What do you do with your old medications? The Benadryl a decade past its expiration date, the Bactrim that gave you hives, the countless antibiotics that – never mind the strict injunction to do so – you did not finish? You flush them down the toilet.
Not so fast. Y0u could end contributing to piscine melancholia.
(A while back, post knee surgery, I had a stash of pain medication so vile & nauseating I wanted to remove it post-haste from my presence and the house. In a fit of compunction I asked one of my brothers, the über-environmentalist among them, what was the environmentally correct way to get rid of prescription drugs. The answer: Huh? Flush them down the toilet. )
Nothing is that simple. In 2006 chemists found antidepressants in the brains of fish downstream from water treatment plants.
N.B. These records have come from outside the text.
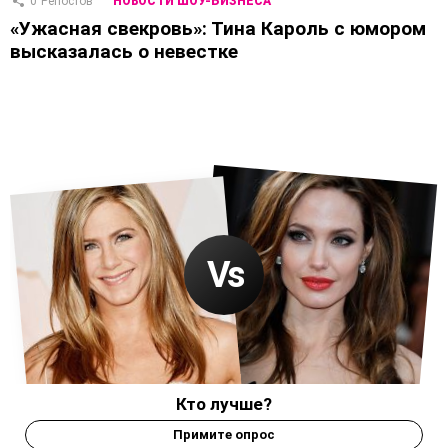
0
Репостов
НОВОСТИ ШОУ-БИЗНЕСА
«Ужасная свекровь»: Тина Кароль с юмором
высказалась о невестке
Кто лучше?
Примите опрос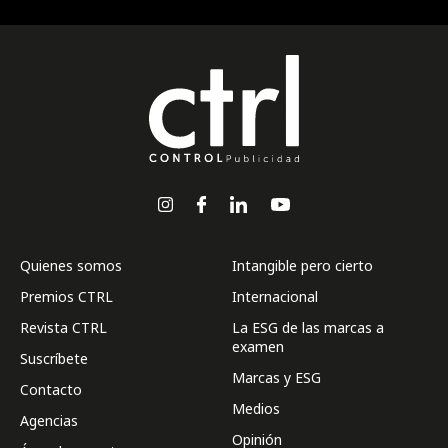
Quienes somos
Intangible pero cierto
Premios CTRL
Internacional
Revista CTRL
La ESG de las marcas a
examen
Suscríbete
Marcas y ESG
Contacto
Medios
Agencias
Opinión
Experiments with larval FATHEAD MINNOWS showed that fish with trace elements of Effexor failed to react quickly enough to predatory behavior, and hence, did not survive long. So when hybrid striped bass gobbled up the mellow fathead minnows, they too got a dose. In other experiments, when the bass were exposed to Prozac they started dieting and went vertical in the fish tank:

Which leaves the question of what to do with our old Effexor, Prozac, Zoloft and other drugs of choice wide open.
One thought: feed them to squirrels. Apparently the latest delicacy in Britain. But I am thinking that happily medicated squirrels would be less likely to leap valiantly onto my bird feeders. Or maybe not.